Several tracers have been designed for tracking the abnormal accumulation of tau pathology in vivo. Recently, concerns have been raised about the sources of off-target binding for these tracers; inconclusive data propose binding for some tracers to monoamine oxidase B (MAO-B).

Methods

Molecular docking and dynamics simulations were used to estimate the affinity and free energy for the binding of several tau tracers (FDDNP, THK523, THK5105, THK5317, THK5351, T807 [aka AV-1451, flortaucipir], T808, PBB3, RO-948, MK-6240, JNJ-311 and PI-2620) to MAO-B. These values were then compared with those for safinamide (MAO-B inhibitor). PET imaging was used with the tau tracer [F-18]THK5317 and the MAO-B tracer [C-11]DED in five patients with Alzheimer's disease to investigate the MAO-B binding component of this first generation tau tracer in vivo.

Results

The computational modelling studies identified a binding site for all the tau tracers on MAO-B; this was the same site as that for safinamide.

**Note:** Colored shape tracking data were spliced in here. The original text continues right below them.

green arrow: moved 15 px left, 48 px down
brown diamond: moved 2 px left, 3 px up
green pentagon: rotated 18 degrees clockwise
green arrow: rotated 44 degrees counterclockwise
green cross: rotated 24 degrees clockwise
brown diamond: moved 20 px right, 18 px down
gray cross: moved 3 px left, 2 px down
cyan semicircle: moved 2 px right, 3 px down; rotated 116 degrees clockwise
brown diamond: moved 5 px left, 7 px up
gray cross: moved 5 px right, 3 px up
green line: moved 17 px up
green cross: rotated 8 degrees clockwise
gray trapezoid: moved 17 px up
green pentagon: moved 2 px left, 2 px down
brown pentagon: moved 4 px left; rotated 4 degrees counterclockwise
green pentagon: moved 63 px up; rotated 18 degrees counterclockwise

The binding affinity and free energy of binding for the tau tracers to MAO-B was substantial and in a similar range to those for safinamide. The most recently developed tau tracers MK-6240, JNJ-311 and PI-2620 appeared, in silico, to have the lowest relative affinity for MAO-B. The in vivo investigations found that the regional distribution of binding for [F-18]THK5317 was different from that for [C-11]DED, although areas of suspected off-target [F-18]THK5317 binding were detected. The binding relationship between [F-18]THK5317 and [C-11]DED depended on the availability of the MAO-B enzyme.

Conclusions

The developed tau tracers show in silico and in vivo evidence of cross-interaction with MAO-B; the MAO-B component of the tracer binding was dependent on the regional concentration of the enzyme.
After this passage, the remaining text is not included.